Flowers are mainly responsible for bringing about fertilisation and seed formation. To facilitate fertilisation, it is necessary that the male gametes inside the pollen grains and the female gamete inside the ovule are brought together. However, since the gametes are immotile, pollen grains have to be transferred to the stigma. This process of transfer of pollen to the stigma of a flower, brought about by agents such as insects, wind and water, is called pollination. Pollination can be of two types: self-pollination and cross-pollination. When pollination takes place within the same flower or between flowers of the same plant it is known as self-pollination. In plants, self-pollination can occur either through autogamy or geitonogamy.

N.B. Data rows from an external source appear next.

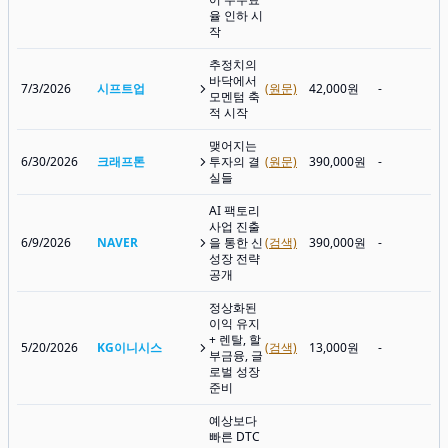
율 인하 시
작
추정치의
바닥에서
7/3/2026
시프트업
(원문)
42,000원
-
모멘텀 축
적 시작
맺어지는
6/30/2026
크래프톤
투자의 결
(원문)
390,000원
-
실들
AI 팩토리
사업 진출
6/9/2026
NAVER
을 통한 신
(검색)
390,000원
-
성장 전략
공개
정상화된
이익 유지
+ 렌탈, 할
5/20/2026
KG이니시스
(검색)
13,000원
-
부금융, 글
로벌 성장
준비
예상보다
빠른 DTC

In autogamy, pollen is transferred from the anther to the stigma of the same flower and is seen in cleistogamous flowers or flowers which do not open at all. Autogamy, however, is rare in chasmogamous flowers, which open and expose their anthers and stigma, as it requires synchrony between pollen release and stigma receptivity. In geitonogamy, the second type of self-pollination, pollen is transferred from the anther of one flower to the stigma of another flower of the same plant.

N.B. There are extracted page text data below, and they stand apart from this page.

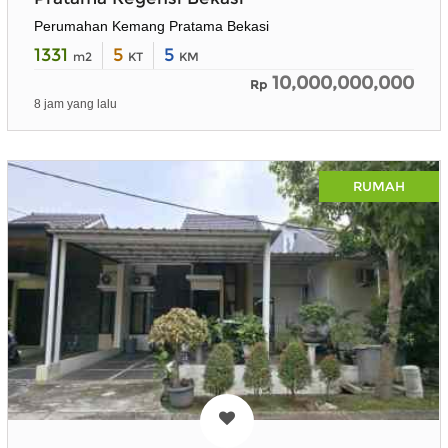
Perumahan Kemang Pratama Bekasi
1331
5
5
m2
KT
KM
10,000,000,000
Rp
8 jam yang lalu
RUMAH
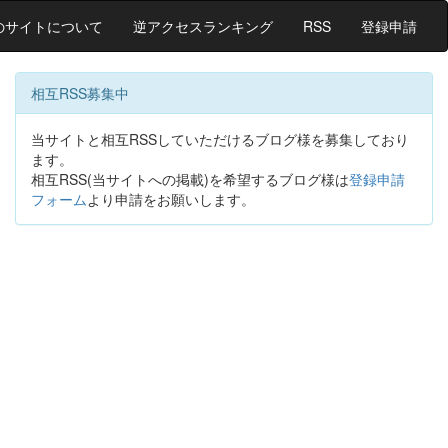
のサイトについて
逆アクセスランキング
RSS
登録申請
相互RSS募集中
当サイトと相互RSSしていただけるブログ様を募集しており
ます。
相互RSS(当サイトへの掲載)を希望するブログ様は
登録申請
フォーム
より申請をお願いします。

Apart from self-pollination; cross-pollination is also commonly seen in plants. This type of pollination involves the transfer of pollen grains from the flower of one plant to the stigma of the flower of another plant of the same type. This type of pollination is also called xenogamy or allogamy.

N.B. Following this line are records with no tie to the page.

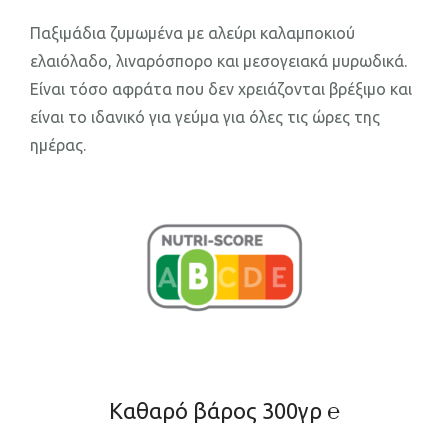
Παξιμάδια ζυμωμένα με αλεύρι καλαμποκιού
ελαιόλαδο, λιναρόσπορο και μεσογειακά μυρωδικά.
Είναι τόσο αφράτα που δεν χρειάζονται βρέξιμο και
είναι το ιδανικό για γεύμα για όλες τις ώρες της
ημέρας.
Καθαρό βάρος 300γρ ℮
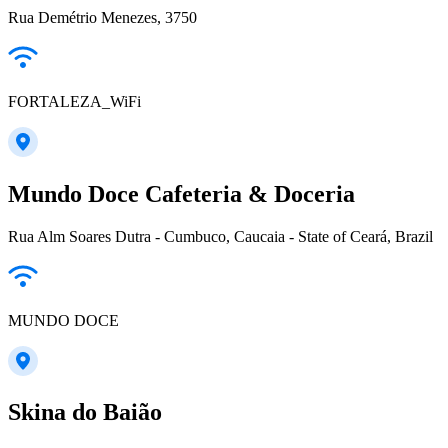
Rua Demétrio Menezes, 3750
FORTALEZA_WiFi
Mundo Doce Cafeteria & Doceria
Rua Alm Soares Dutra - Cumbuco, Caucaia - State of Ceará, Brazil
MUNDO DOCE
Skina do Baião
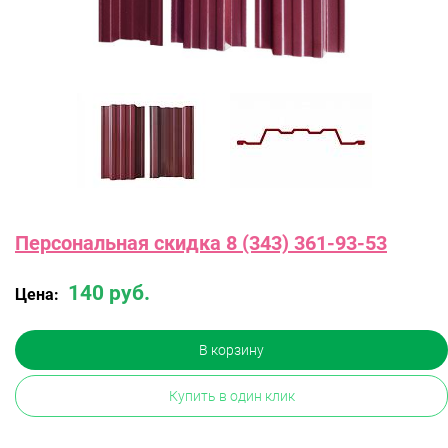
Персональная скидка 8 (343) 361-93-53
140 руб.
Цена:
В корзину
Купить в один клик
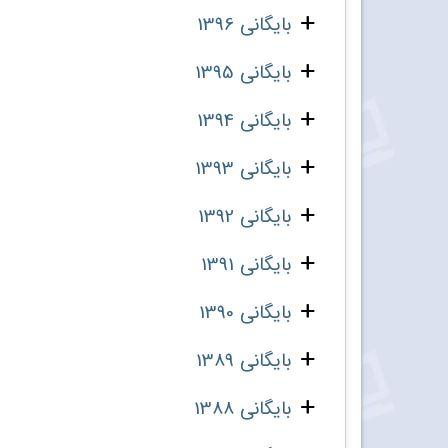
بایگانی 1396
بایگانی 1395
بایگانی 1394
بایگانی 1393
بایگانی 1392
بایگانی 1391
بایگانی 1390
بایگانی 1389
بایگانی 1388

Honeybees as well as other insects also pollinate a large number of aquatic flowering plants such as the fresh-water lily. However, in certain fresh-water plants such as Vallisneria and Hydrilla, and marine sea-grasses such as Zostera, pollination occurs by water. This is also known as hydrophily. The pollen, released in water, is carried by water currents towards the submerged stigma and thus pollination is completed. Surprisingly, in aquatic plants, wind pollination, also called anemophily, is more widespread than water pollination. Wind-pollination also occurs in terrestrial plants such as grass, bamboo, coconut and maize. These plants possess a compact inflorescence with well-exposed stamens that allow easy dispersal of pollen and a large and feathery pistil, which makes it easy to trap pollen. The pollen, which is light and non-sticky, is produced in large quantities. A single flower of Cannabis, for instance, produces, 5,00,000 pollen grains to compensate the loss of pollen associated with wind pollination. Thus, wind, water as well as biotic pollinating agents bring about pollination, an important process that ultimately leads to fertilisation and the production of seeds in plants.